Obeyesekere quite explicitly self-identifies as a Sri Lankan native, one who has endured the (albeit contemporary) mythologizing presence of the British. Also an Emeritus Professor of Anthropology at Princeton University and powerful spokesman for the decolonization of research, his interpretations of historical narrative reflect exceptional depth of grounding in both psychoanalysis and Buddhism. Cannibal Talk is the capstone to work he began in the late 1980s inquiring into stories of the 1779 slaying, consumption, and apotheosis of Captain James Cook in the Hawai’ian Islands. He has argued widely in print and lecture that the idea that certain European sea captains were gods was a process of mythologizing analogous to that of cannibalism—most notably in Current Anthropology (“CA Forum on Theory in Anthropology: Cook, Lono, Obeyesekere, and Sahlins [and Comments and Reply],” Vol. 38, No. 2 [Apr., 1997], pp. 255-282) and Anthropology Today (a six-month series of comments and replies to an initial article by Marshall Sahlins, “Artificially Maintained Controversies: Global Warming and Fijian Cannibalism,” Vol. 19, No. 3 [Jun., 2003], pp. 3-5).
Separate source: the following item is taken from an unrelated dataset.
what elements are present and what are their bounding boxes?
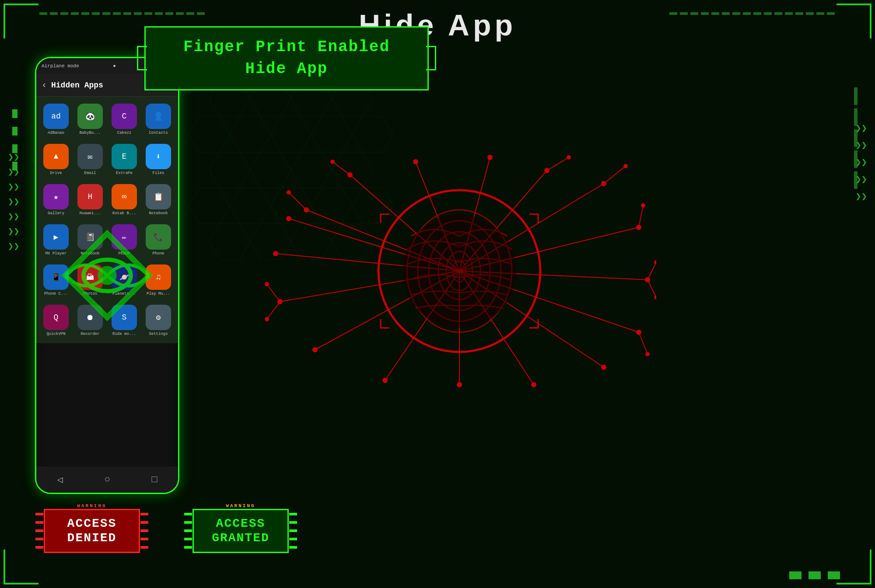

Obeyesekere does not doubt that anthropophagy and conspicuous anthropophagy (widespread killing and eating of enemies after the arrival of European colonizers) existed; he demands, however, that the European narrative of cannibalism (routine consumption of human flesh) be seen as just that—a European narrative of events that are historically absent.
The middle chapters of Cannibal Talk deconstruct a variety of narratives of post-European contact in the South Seas including global trade, colonization, and the seemingly insatiable European market for heads, trinkets, and body parts of the Other. His deft sarcasm and political critique is astonishingly powerful in a brief section linking head hunting (caput) with capitalism. The book’s final chapter, “On Quartering and Cannibalism and the Discourses of Cannibalism,” proposes that Savagery is a grand attribution of Otherness operating as a cultural stereotype not unlike Orientalism (see Edward Said) by encapsulating both desire for and revulsion towards the Other. “Data” of anthropology and history must be doubted because they evidence a process of this bi-polar mythologizing.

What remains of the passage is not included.